Welcome to the meat industry’s first crisis in a Twitter-ized world.
Over the years, the industry’s organizations and associations have developed an often effective media strategy utilizing press statements, conference calls, press releases and even YouTube to counter myths and misinterpretations and to provide information and comment in difficult situations such as last year’s Hallmark-Westland animal-abuse debacle. But even a scandal that occurred as recently as 2008 feels as if proceeded at a stately pace compared to the supersonic speed with which rumors, gossip and, sometimes, actual news spreads around the globe via "tweets" on Twitter, messages on Facebook and e-mail. In such a fast-paced environment, how can the industry hope to keep up?
"The H1N1 outbreak really occurred at the heart of a media revolution – where we are seeing more newspapers move online and consumers receiving news and conversing on social media internet sites. And considering that this flu outbreak was being introduced to the public under a name that was not only misleading, but directly harmful to the food industry, this posed a real challenge to us: How do we correct misinformation in a headline or storyline and get the valid information into the hands of consumers?," wrote Tom Super, who directs the American Meat Institute’s media outreach program, in an e-mail to MEAPOULTRY.com.
He pointed out that the social Web sites allow the industry to become part of an online conversation rather than simply reactive to it. "People conversing about the issue, whether in person or online, is the first step to actually getting the facts, learning how to protect yourself and sorting out between fact and fiction," he e-mailed. "We saw a lot of misinformation about H1N1 being spread on social media sites like Twitter and Facebook that initially helped stoke unnecessary fear about the consumption of U.S. pork products.
"Of course, social media sites aren’t only to blame to for spreading hype and sometimes misinformation about an event or story," he added. "Television news stations and newspapers, while not intentionally misleading the public, often sensationalize headlines."

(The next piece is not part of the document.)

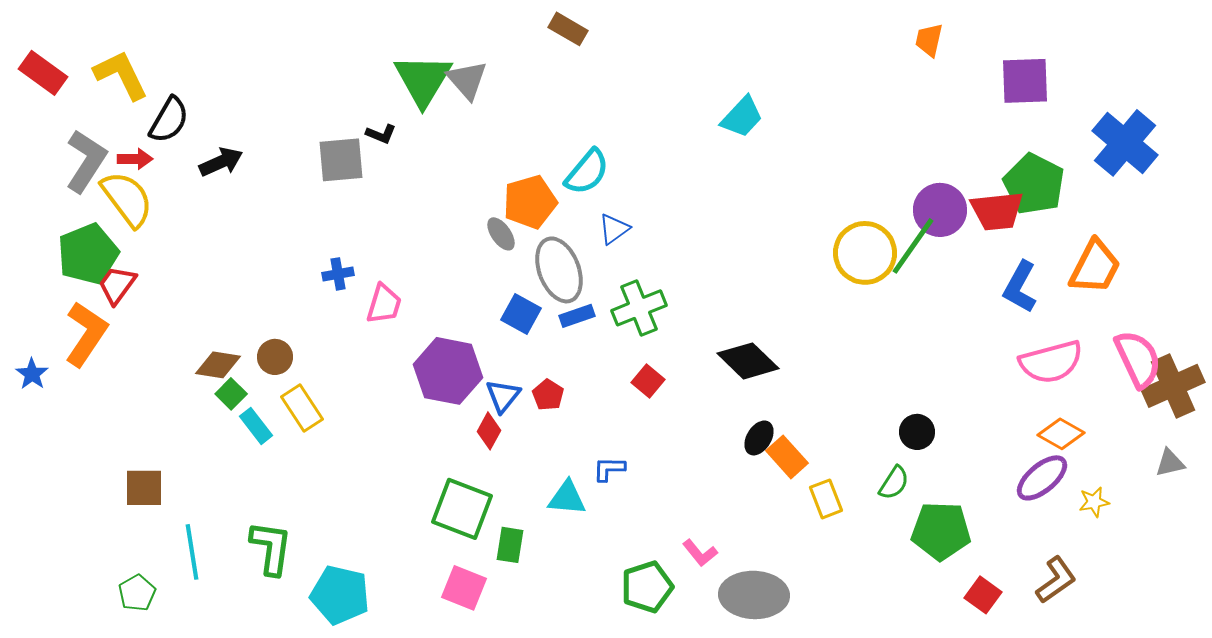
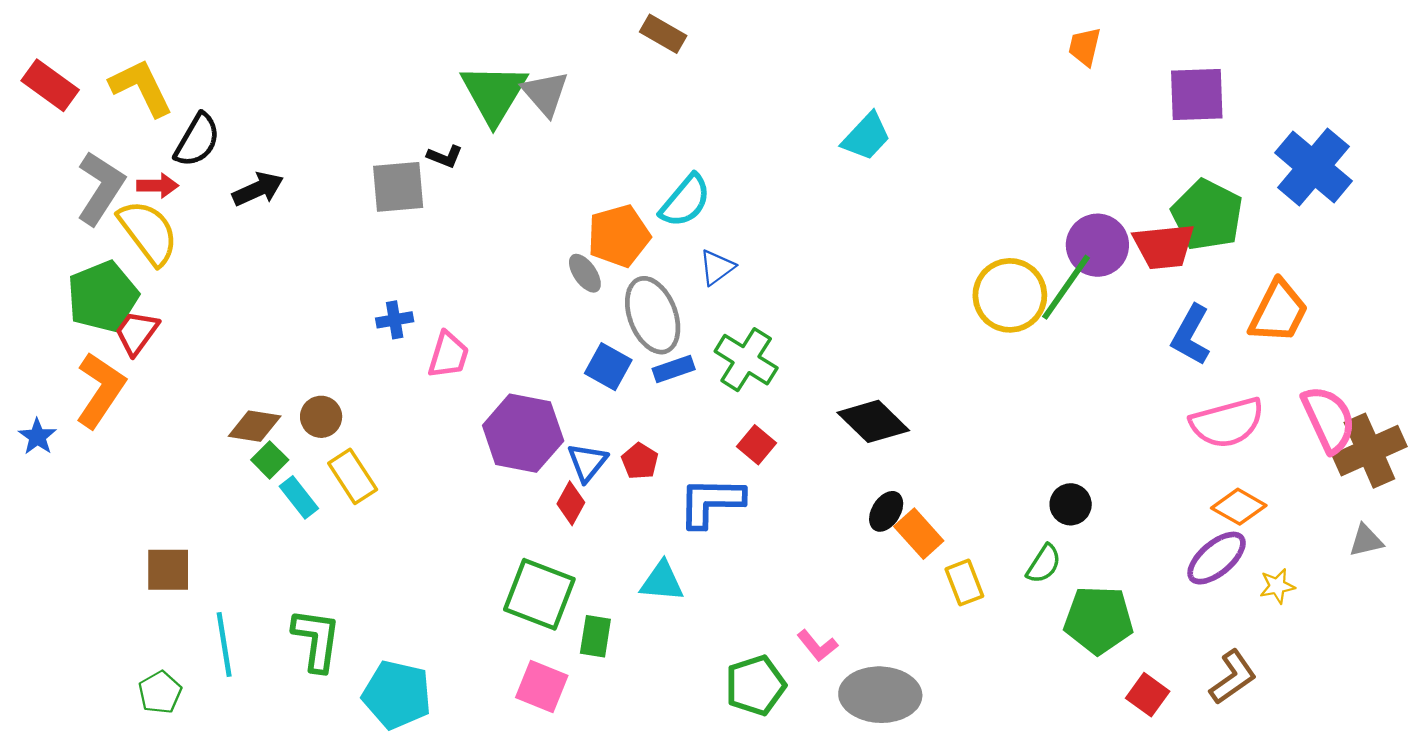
green cross: (639, 308) -> (746, 360), turned -36
blue L-shape: (609, 469) -> (711, 502), moved, size x1.8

Jeremy Russell, director of communications for the National Meat Association, says he is an active user of various social-networking sites and points out a key difference between sites such as Twitter and Facebook and straight e-mail, which can also spread information with lightening speed: "Twitter is built around a subscription-based broadcast model and provides an interface for comments. That makes it more public (or it can be, depending on your settings). But, because of this broadcast model, plenty of people 'tweet' without much of an audience. In any case," he notes, "I suspect more people learned about swine flu via cable news than any other medium."
Robert Cogan is assistant director of communication at the National Pork Producers Council and created NPPC’s Twitter and Facebook pages. He e-mailed MEATPOULTRY.com that as the H1N1 situation began to draw in the pork industry, he posted "reassuring messages and press releases and links to positive news stories every chance we could." These are updated as often as possible, sometimes repetitively. "For instance we twittered ‘Pork is safe to eat’ a handful of times last week, after posting a link to a USDA press release where Secretary of Agriculture Vilsack reiterates our message. It’s just basically putting out the good news as soon as you can and getting folks to ‘add you’ to the people they are ‘following’ to get updates."
He added: "I can tell you that our usage of Twitter has been paying off. Not only are dozens of senators, members of Congress and scores of media following what we post, but we’ve gotten some great press out of it." Between Facebook and Twitter, he noted, "I’ll tell you that Twitter has by far the most impact. When I send out a press release, within seconds I post it to our Twitter page for all to see. This in turn is how they have been picked up by certain media outlets we otherwise wouldn’t have gotten to."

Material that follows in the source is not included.